Vanaf 2015 wordt de voormalige AWBZ-zorg gefinancierd uit andere wetten: de Wet langdurige zorg (Wlz), Wet maatschappelijke ondersteuning (Wmo), Zorgverzekeringswet (Zvw) en Jeugdwet. De opbrengstenstructuur van zorginstellingen is daardoor gewijzigd en om die reden is bij de statistiek Zorginstellingen overgegaan op een volledige dekking van de beschouwde populaties inclusief privaatgefinancierde zorg. Van de kleine ondernemingen1) worden vanaf 2015 slechts enkele variabelen omtrent werknemers en zelfstandigen gepubliceerd. Verder worden vanaf 2015 de dagbehandelcentra voor geestelijke gezondheidszorg (GGZ) niet meer in de statistiek zorginstellingen beschreven, maar meegenomen in de statistiek zorgpraktijken bij het onderdeel praktijken van psychiaters en dagbehandelcentra voor de GGZ. Hierdoor wordt bij de statistiek Zorginstellingen voor de GGZ vanaf 2015 uitsluitend de populatie GGZ met overnachting gevolgd.

Het CBS heeft vanaf 2006 geaggregeerde statistieken samengesteld over zorginstellingen op basis van DigiMV-data (zie literatuur en bronnen). Waar nodig is de data door het CBS op basis van diverse controles gecorrigeerd en/of aangevuld. Zorginstellingen zonder DigiMV-opgave zijn in de statistiek verwerkt door ophoging van de beschikbare data. Voor 2015 ging dit op basis van het wettelijk budget, vanaf 2015 gaat dit op basis van de banengegevens van de Polisadministratie van de Belastingdienst en het UWV. 

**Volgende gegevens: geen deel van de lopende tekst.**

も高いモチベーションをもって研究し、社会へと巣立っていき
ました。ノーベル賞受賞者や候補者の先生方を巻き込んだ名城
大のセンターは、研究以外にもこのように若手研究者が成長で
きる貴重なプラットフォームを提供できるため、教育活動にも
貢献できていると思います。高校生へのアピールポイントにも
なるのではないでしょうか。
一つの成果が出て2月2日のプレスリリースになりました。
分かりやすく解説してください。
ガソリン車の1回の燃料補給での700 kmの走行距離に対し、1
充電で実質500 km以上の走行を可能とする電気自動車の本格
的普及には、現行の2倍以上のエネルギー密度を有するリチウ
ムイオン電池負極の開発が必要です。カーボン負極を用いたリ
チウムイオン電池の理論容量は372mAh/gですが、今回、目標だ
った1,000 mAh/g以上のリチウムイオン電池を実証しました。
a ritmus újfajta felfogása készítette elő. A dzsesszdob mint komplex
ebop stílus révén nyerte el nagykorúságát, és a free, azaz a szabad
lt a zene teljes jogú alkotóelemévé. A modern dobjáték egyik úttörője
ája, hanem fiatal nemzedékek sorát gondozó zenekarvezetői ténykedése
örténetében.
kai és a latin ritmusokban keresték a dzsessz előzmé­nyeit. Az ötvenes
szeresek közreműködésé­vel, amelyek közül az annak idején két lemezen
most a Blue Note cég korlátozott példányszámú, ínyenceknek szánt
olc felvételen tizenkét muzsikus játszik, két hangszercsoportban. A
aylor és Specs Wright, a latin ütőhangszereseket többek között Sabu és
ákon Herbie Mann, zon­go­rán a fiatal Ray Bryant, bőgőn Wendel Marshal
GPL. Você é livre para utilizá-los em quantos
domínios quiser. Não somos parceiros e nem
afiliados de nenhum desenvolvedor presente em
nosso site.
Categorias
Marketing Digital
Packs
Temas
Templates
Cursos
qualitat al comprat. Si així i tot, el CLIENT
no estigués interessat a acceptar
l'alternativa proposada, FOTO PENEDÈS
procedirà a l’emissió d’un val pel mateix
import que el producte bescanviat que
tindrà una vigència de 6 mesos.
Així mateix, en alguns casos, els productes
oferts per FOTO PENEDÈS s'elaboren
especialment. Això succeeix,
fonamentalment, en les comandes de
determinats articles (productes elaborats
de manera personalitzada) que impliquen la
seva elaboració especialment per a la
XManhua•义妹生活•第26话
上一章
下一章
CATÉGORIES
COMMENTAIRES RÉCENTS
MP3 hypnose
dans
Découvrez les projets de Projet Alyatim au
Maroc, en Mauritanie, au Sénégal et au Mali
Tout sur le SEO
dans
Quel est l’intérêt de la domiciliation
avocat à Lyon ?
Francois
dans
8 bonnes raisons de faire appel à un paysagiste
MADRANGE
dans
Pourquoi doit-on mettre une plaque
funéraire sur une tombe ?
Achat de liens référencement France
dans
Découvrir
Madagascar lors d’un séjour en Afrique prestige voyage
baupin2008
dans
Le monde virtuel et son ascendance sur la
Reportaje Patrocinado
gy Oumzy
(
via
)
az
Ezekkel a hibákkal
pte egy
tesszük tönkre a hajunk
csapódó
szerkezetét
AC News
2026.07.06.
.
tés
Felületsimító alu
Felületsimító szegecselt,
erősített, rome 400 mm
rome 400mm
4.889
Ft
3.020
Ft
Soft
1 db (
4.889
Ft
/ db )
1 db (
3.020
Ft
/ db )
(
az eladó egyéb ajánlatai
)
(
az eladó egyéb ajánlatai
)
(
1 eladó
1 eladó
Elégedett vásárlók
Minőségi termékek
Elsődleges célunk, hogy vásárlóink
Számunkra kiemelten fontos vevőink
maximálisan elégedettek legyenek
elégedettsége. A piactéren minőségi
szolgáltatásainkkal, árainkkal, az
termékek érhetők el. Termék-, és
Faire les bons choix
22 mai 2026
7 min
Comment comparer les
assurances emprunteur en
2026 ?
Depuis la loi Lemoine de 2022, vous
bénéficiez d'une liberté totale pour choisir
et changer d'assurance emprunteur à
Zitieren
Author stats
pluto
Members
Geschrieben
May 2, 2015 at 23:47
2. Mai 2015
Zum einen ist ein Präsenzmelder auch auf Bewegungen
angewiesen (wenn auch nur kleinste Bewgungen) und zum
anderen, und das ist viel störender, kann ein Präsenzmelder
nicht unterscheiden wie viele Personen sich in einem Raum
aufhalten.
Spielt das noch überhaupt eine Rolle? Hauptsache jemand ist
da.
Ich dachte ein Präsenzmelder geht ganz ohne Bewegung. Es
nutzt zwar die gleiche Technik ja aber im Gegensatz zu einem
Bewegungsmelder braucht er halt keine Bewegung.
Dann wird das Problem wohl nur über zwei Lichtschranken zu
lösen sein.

Zorginstellingen worden in de DigiMV-data op concernniveau weergegeven. Naast de hoofdactiviteit van het concern worden ook alle nevenactiviteiten meegenomen in de statistische beschrijving. Dit betekent bijvoorbeeld dat een concern dat naast een ziekenhuis ook een klein verpleeghuis heeft, in zijn geheel op basis van hoofdactiviteit als ziekenhuis is getypeerd.

Bij de indeling naar sectoren wordt uitgegaan van de Standaard Bedrijfsindeling (SBI) zoals die wordt gehanteerd in de StatLinetabel ‘Zorginstellingen; financiën en personeel naar SBI’ (zie literatuur en bronnen). In deze StatLinetabel wordt verpleging, verzorging en thuiszorg (VVT) als één sector gerekend. Om voor dit rapport toch gegevens voor de V&V enerzijds en de thuiszorg anderzijds te berekenen, is deze sector gesplitst. Voor de splitsing in typering van VVT-concerns naar V&V en T wordt in eerste instantie naar de SBI-typering gekeken. Wanneer het zwaartepunt van de Wlz-declaraties van een V&V-concern bij de thuiszorg lag, wordt deze echter gecorrigeerd naar T. En wanneer het zwaartepunt van de Wlz-declaraties van een thuiszorg-concern bij verpleging en verzorging lag, wordt deze gecorrigeerd naar V&V. In enkele gevallen wordt tevens n.a.v. analyse-uitkomst en/of beschikbare aanvullende brongegevens de typering handmatig aangepast.

1) Ondernemingen die geen enkele bedrijfseenheid bevatten met meer dan 10 werknemers en geen enkele bedrijfseenheid met bedrijfsopbrengsten van meer dan 700.000 euro en geen enkele bedrijfseenheid met totaal activa van meer dan 350.000 euro. Dit ter onderscheid van de grote en middelgrote ondernemingen.